Mughal-e-Azam of course had me very worried about the beautiful Madhubala who was chained and thrown into the prison. Not just that, she would then be bricked alive as she sang: “tumhari duniya se ja rahe hain, utho hamara salam le lo”. A very scary business indeed and it was only when a few days later I saw the Dilip Kumar-Meena Kumari starrer “Kohinoor”, which had singing, dancing and a lot of fun that my faith in films was restored. The city grew and more cinema halls came, but the childhood trips to Kiran are most vivid in my memory.

Blast from the past

Now, you may want to know what all this nostalgia is in aid of? Could it be fast-approaching senility? No, it is not just poor old me, but many young ones too who have suddenly transported themselves to the Golden Era of Indian cinema from the 50s to 60s when melody was queen and those songs are still hummed.

The fascination with this early era of the Talkies has been revived by the talk-of the town web series, “Jubilee”, which features a great period canvas of Indian cinema, painted with finesse, by talented filmmaker Vikramaditya Motwani.

The series which sets off a little before Partition is somewhat inspired by the Bombay Talkies owned by Himanshu Roy and his wife Devika Rani, who is still remembered as the First Lady of the Indian Screen. At the heart of the story is her love and elopement with co-star Najm-ul-Hasan and how Roy gets her back and replaces the princely hero with his own humble assistant, who in real life was Ashok Kumar and in reel life Aparshakti Khurana. Parallel to this track is the story of the impassioned Jay Khanna, played by an earnest Sidhant Gupta, who wishes to make intense and great cinema telling the stories that matter.
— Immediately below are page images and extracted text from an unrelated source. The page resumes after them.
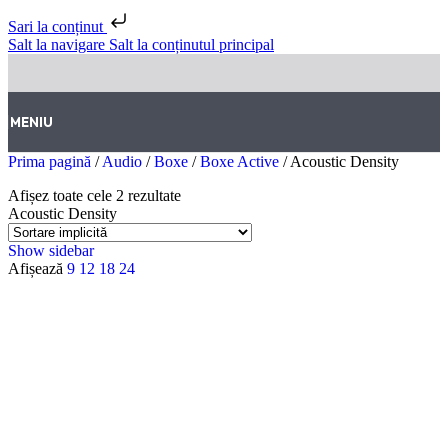
Sari la conținut
Salt la navigare
Salt la conținutul principal
MENIU
Prima pagină
/
Audio
/
Boxe
/
Boxe Active
/
Acoustic Density
Afișez toate cele 2 rezultate
Acoustic Density
Show sidebar
Afișează
9
12
18
24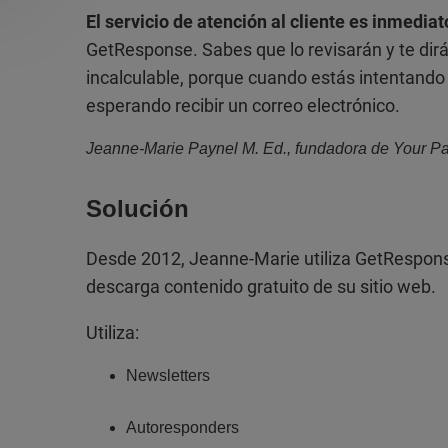
El servicio de atención al cliente es inmediat
GetResponse. Sabes que lo revisarán y te dirá
incalculable, porque cuando estás intentando 
esperando recibir un correo electrónico.
Jeanne-Marie Paynel M. Ed., fundadora de Your Pa
Solución
Desde 2012, Jeanne-Marie utiliza GetRespons
descarga contenido gratuito de su sitio web.
Utiliza:
Newsletters
Autoresponders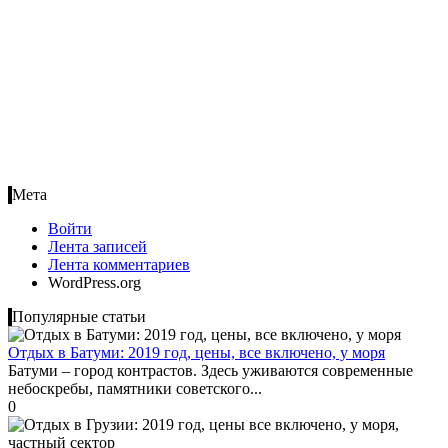
Мета
Войти
Лента записей
Лента комментариев
WordPress.org
Популярные статьи
Отдых в Батуми: 2019 год, цены, все включено, у моря
Батуми – город контрастов. Здесь уживаются современные
небоскребы, памятники советского...
0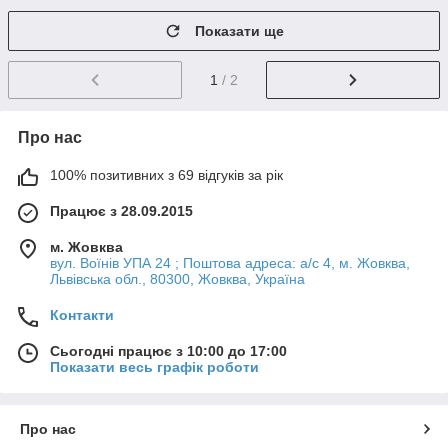
Показати ще
1
/ 2
Про нас
100% позитивних з 69 відгуків за рік
Працює з 28.09.2015
м. Жовква
вул. Воїнів УПА 24 ; Поштова адреса: а/с 4, м. Жовква,
Львівська обл., 80300, Жовква, Україна
Контакти
Сьогодні працює з 10:00 до 17:00
Показати весь графік роботи
Про нас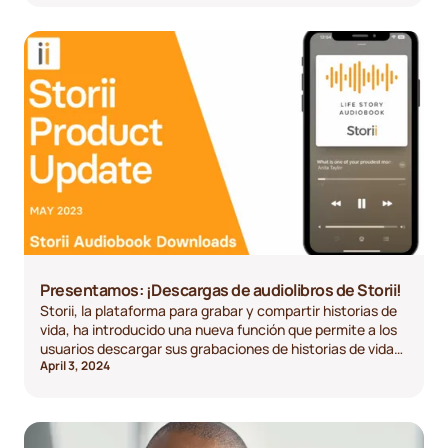
Presentamos: ¡Descargas de audiolibros de Storii!
Storii, la plataforma para grabar y compartir historias de
vida, ha introducido una nueva función que permite a los
usuarios descargar sus grabaciones de historias de vida
April 3, 2024
como audiolibros, lo que les brinda una mayor
accesibilidad y comodidad.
He realises his dreams the hard way and the cost he has to pay is the loss of his cherished love for Nilofer, a courtesan-turned-star, modelled by none other than Madhubala. The role as we all know is played by city girl Wamiqa Gabbi, with rare charm no less.

In the course of the struggles, the viewers are told how a great film like :Mughal-e-Azam” is taking long years to be made, but will be one to remember.

A salute indeed to the filmmaker K. Asif’s epic, which is still a part of public memory and so Salim you and Anarkali will not be outdated, ever. Changing history is not easy.

Jay Khanna’s rise is a salute to Partition and the contribution of the refugees to the Mumbai cinema. His journey is reminiscent of great filmmakers like Guru Dutt and Raj Kapoor as well as the oomph of Devanand.

More to follow yet

While the viewers who are humming haunting bilee songs like “tere mere Ishq ka is shaerana a daur tha” or “dil jahan pe le chala” the tidings are: Motwani has got his team to pen a sequel to the series. And actor Ram Kapoor, who plays the delightful Punjabi film financer is uttering his favourite cuss word, something that even Partition could not alter for the Punjabis.